Não se pode saber se as informações trazidas pelas redes sociais e sites são suficientemente críveis para convencer de que aquilo tudo foi mesmo armação, mas não se pode duvidar que tenha que essa versão possa mesmo ser a verdadeira. O certo, contudo, é que uma parte da esquerda vai se contentar com essa explicação, imaginando que Lula teria uma recepção espontânea e muito maior do que a de Bolsonaro, como se todos os nossos problemas se limitassem a uma disputa de popularidade entre o mais importante líder que a esquerda produziu nas últimas décadas e o agitador fascista que governa o país. Mas a coisa não é tão simples.

O fascismo é performático, não há dúvida disso. Mussolini e Hitler não perdiam uma oportunidade de performar para as massas que lhe ofereciam apoio maciço e estavam dispostas e mobilizadas para atacar opositores. Como muitos já devem ter visto, Mussolini também desfilou na praia, exibindo seu peitoral nu para uma plateia ensandecida (coisa que Bolsonaro não se arriscou a fazer), e Hitler exercia um imenso apelo erótico para os seus apoiadores, homens e mulheres, o que o levou a esconder seu romance com Eva Braum por toda a vida. Do mesmo modo Mussolini desfilava à cavalo por entre a patuleia fascista, uma imagem que foi resgatada quando Bolsonaro repetiu o gesto nas imediações do Palácio do Planalto numa daquelas manifestações golpistas que encheram os fins de semana entediados do primeiro auge da pandemia, entre maio e outubro.

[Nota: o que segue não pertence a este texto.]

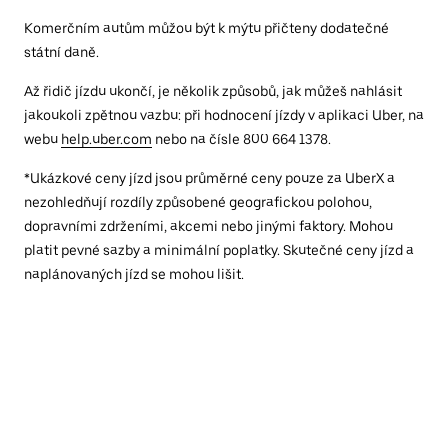
Komerčním autům můžou být k mýtu přičteny dodatečné
státní daně.
Až řidič jízdu ukončí, je několik způsobů, jak můžeš nahlásit
jakoukoli zpětnou vazbu: při hodnocení jízdy v aplikaci Uber, na
webu
help.uber.com
nebo na čísle 800 664 1378.
*Ukázkové ceny jízd jsou průměrné ceny pouze za UberX a
nezohledňují rozdíly způsobené geografickou polohou,
dopravními zdrženími, akcemi nebo jinými faktory. Mohou
platit pevné sazby a minimální poplatky. Skutečné ceny jízd a
naplánovaných jízd se mohou lišit.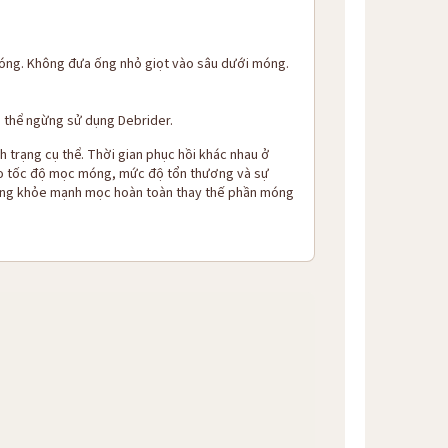
móng. Không đưa ống nhỏ giọt vào sâu dưới móng.
ó thể ngừng sử dụng Debrider.
h trạng cụ thể. Thời gian phục hồi khác nhau ở
vào tốc độ mọc móng, mức độ tổn thương và sự
móng khỏe mạnh mọc hoàn toàn thay thế phần móng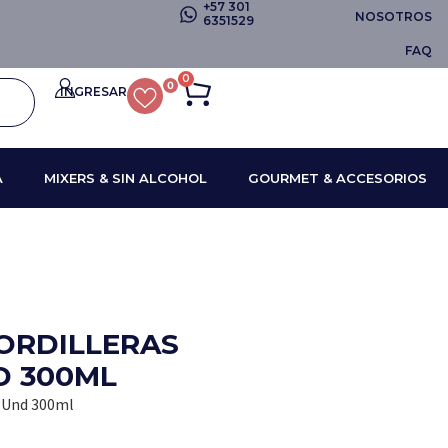
+57 301
NOSOTROS
6351529
FAQ
0
0
INGRESAR
A
MIXERS & SIN ALCOHOL
GOURMET & ACCESORIOS
CORDILLERAS
D 300ML
4 Und 300ml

O fascismo histórico era performático e seus sucedâneos e versões genéricas não eram diferentes, pois havia desfiles, uniformes, saudações, símbolos e mística suficientemente atrativos para que plateias hipnotizadas pela dimensão simbólica e espetacular da política, algo que não se vê nas direitas tradicionais, se mantivessem mobilizadas. A performance do fascismo bolsonarista, ao que parece, vai se reproduzir até 2022 e ninguém deve se surpreender se aqui e acolá imagens de Hitler ou Mussolini não vierem novamente a serem associadas às manifestações promovidas por Bolsonaro e sua trupe, que sabe que não vão ter vida fácil até 2022 e por isso precisa manter sua base mais fiel mobilizada e apta para a violência e todo tipo de negacionismo.

Entretanto a vida real não é só performance e Bolsonaro sabe que precisará de muito mais se quiser se manter no poder até 2022, o que pode não ser tão fácil, tendo em vista o descontentamento represado nas casas em tempos de pandemia e confinamento. Então não está descartado que medidas objetivas serão tomadas no campo econômico, para o desespero dos liberais endinheirados da Faria Lima, que agora reclamam do pacote completo que compraram ao apoiarem o fascismo, atribuindo a Bolsonaro a pecha de “populista”.

A questão é que Bolsonaro não reinará sozinho até 2022 e nem seus adversários serão apenas os comportados colunistas dos grandes jornais ou os indignados YouTubers que incrementaram o seu já poderoso sucesso nesses tempos de pandemia e confinamento. A vida ocorre em outras esferas que não a virtual, é preciso lembrar disso, e mesmo que estejamos todos hipnotizados com as telas, com as imagens e as performances, temos que ter atenção para o fato de que a correlação se forças se decide, sobretudo, no âmbito da luta de classes, que provisoriamente permanece em suspenso nos seus aspectos mais importantes, relacionados às greves e as mobilizações de fábricas, escolas, universidades e ruas. Não por acaso, Trotsky chamava os fascistas de “poeira de humanidade”, posto que um fascista podia representar tanto quanto qualquer operário, mas não sendo capazes de agirem como classe, estavam condenados à dispersão e a serem varridos da história.

Por mais importante que seja a performance de Bolsonaro, por mais que se deva estar atento aos seus movimentos e às aglomerações do rebotalho que lhe dá apoio, não se pode acreditar que o bolsonarismo é imbatível, que vai permanecer vencendo e em condições de esmagar seus opositores ou mesmo que não há nenhuma chance de a esquerda emplacar uma candidatura em 2022. É preciso ter atenção ao impressionismo causado pelas performances e pelo fato de que a luta de classes não está nas ruas.

Nenhum jogo se vence por antecipação e a história está cheia de exemplos para provar que a vida dos fascistas não é menos difícil que a da esquerda. Basta que se veja o destino performático que Hitler e Mussolini tiveram no fim das contas, para se constatar que o mundo continua dando voltas.